■ TASK:
Go through the records below and copy out every line that contains the word "beste".

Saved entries
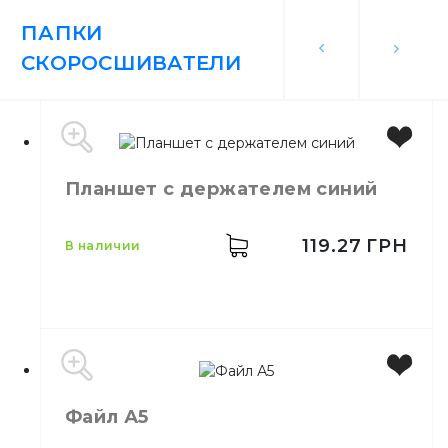
ПАПКИ
СКОРОСШИВАТЕЛИ
Планшет с держателем синий
119.27
ГРН
в наличии
Цвет
В ассортименте
Файл А5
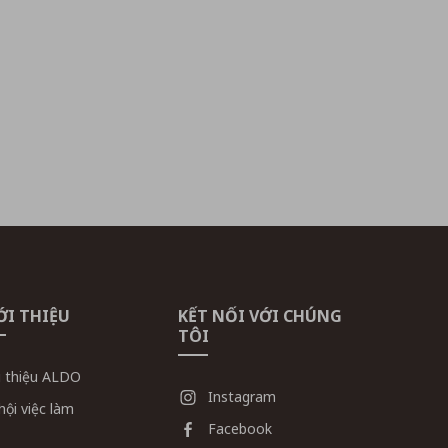
ỚI THIỆU
KẾT NỐI VỚI CHÚNG
TÔI
i thiệu ALDO
Instagram
hội việc làm
Facebook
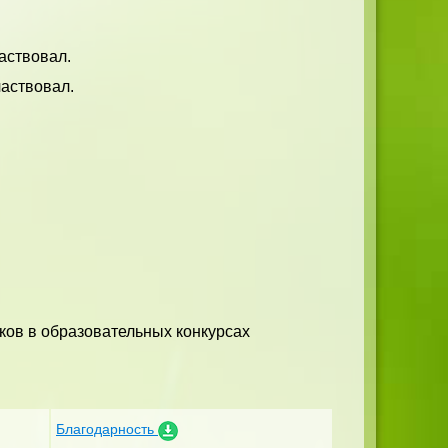
аствовал.
частвовал.
ков в образовательных конкурсах
Благодарность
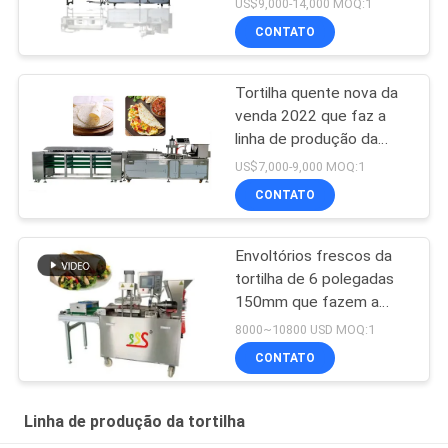
US$9,000-14,000 MOQ:1
CONTATO
Tortilha quente nova da
venda 2022 que faz a
linha de produção da
tortilha da máquina BP-
US$7,000-9,000 MOQ:1
550
CONTATO
Envoltórios frescos da
tortilha de 6 polegadas
150mm que fazem a
máquina completamente
8000~10800 USD MOQ:1
automática
CONTATO
Linha de produção da tortilha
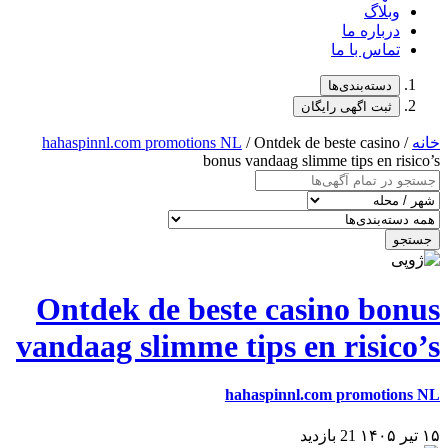
وبلاگ
درباره ما
تماس با ما
دسته‌بندی‌ها
ثبت اگهی رایگان
خانه
/
/ Ontdek de beste casino
hahaspinnl.com promotions NL
bonus vandaag slimme tips en risico’s
جستجو
Ontdek de beste casino bonus
vandaag slimme tips en risico’s
hahaspinnl.com promotions NL
۱۵ تیر ۱۴۰۵
21 بازدید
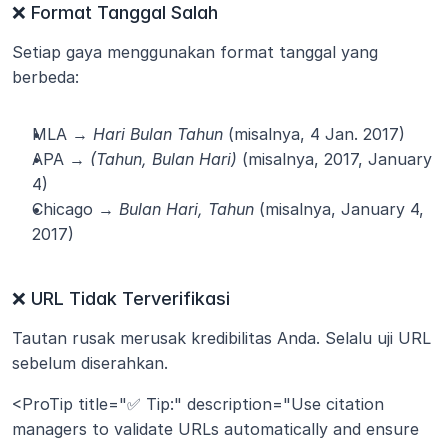
❌ Format Tanggal Salah
Setiap gaya menggunakan format tanggal yang 
berbeda:
MLA → 
Hari Bulan Tahun
 (misalnya, 4 Jan. 2017)
APA → 
(Tahun, Bulan Hari)
 (misalnya, 2017, January 
4)
Chicago → 
Bulan Hari, Tahun
 (misalnya, January 4, 
2017)
❌ URL Tidak Terverifikasi
Tautan rusak merusak kredibilitas Anda. Selalu uji URL 
sebelum diserahkan.
<ProTip title="✅ Tip:" description="Use citation 
managers to validate URLs automatically and ensure 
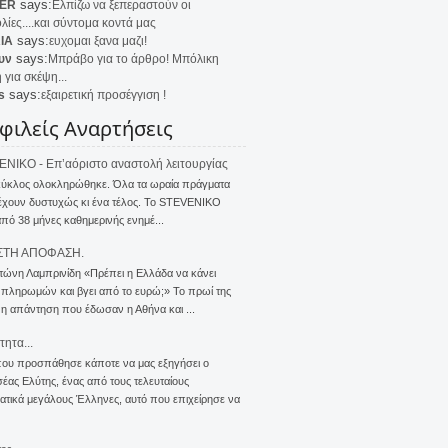
says:
ER
Ελπίζω να ξεπεραστούν οι
λίες....και σύντομα κοντά μας
says:
IA
ευχομαι ξανα μαζι!
says:
υν
Μπράβο για το άρθρο! Μπόλικη
 για σκέψη...
says:
s
εξαιρετική προσέγγιση !
φιλείς Αναρτήσεις
NIKO - Επ’αόριστο αναστολή λειτουργίας
κύκλος ολοκληρώθηκε. Όλα τα ωραία πράγματα
έχουν δυστυχώς κι ένα τέλος. Το STEVENIKO
πό 38 μήνες καθημερινής ενημέ...
ΣΤΗ ΑΠΟΦΑΣΗ.
τώνη Λαμπρινίδη «Πρέπει η Ελλάδα να κάνει
 πληρωμών και βγει από το ευρώ;» Το πρωί της
 η απάντηση που έδωσαν η Αθήνα και ...
τητα...
που προσπάθησε κάποτε να μας εξηγήσει ο
ας Ελύτης, ένας από τους τελευταίους
τικά μεγάλους Έλληνες, αυτό που επιχείρησε να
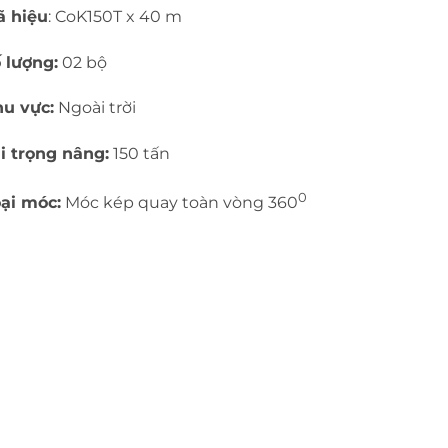
ã hiệu
: CoK150T x 40 m
 lượng:
02 bộ
u vực:
Ngoài trời
i trọng nâng:
150 tấn
0
ại móc:
Móc kép quay toàn vòng 360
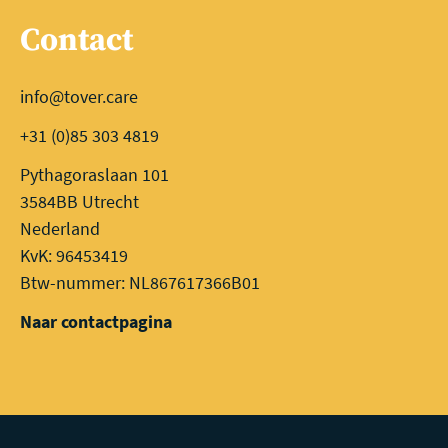
Contact
info@tover.care
+31 (0)85 303 4819
Pythagoraslaan 101
3584BB Utrecht
Nederland
KvK: 96453419
Btw-nummer: NL867617366B01
Naar contactpagina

■ EXERCISE OUTPUT:
/ Ontdek de beste casino
Ontdek de beste casino bonus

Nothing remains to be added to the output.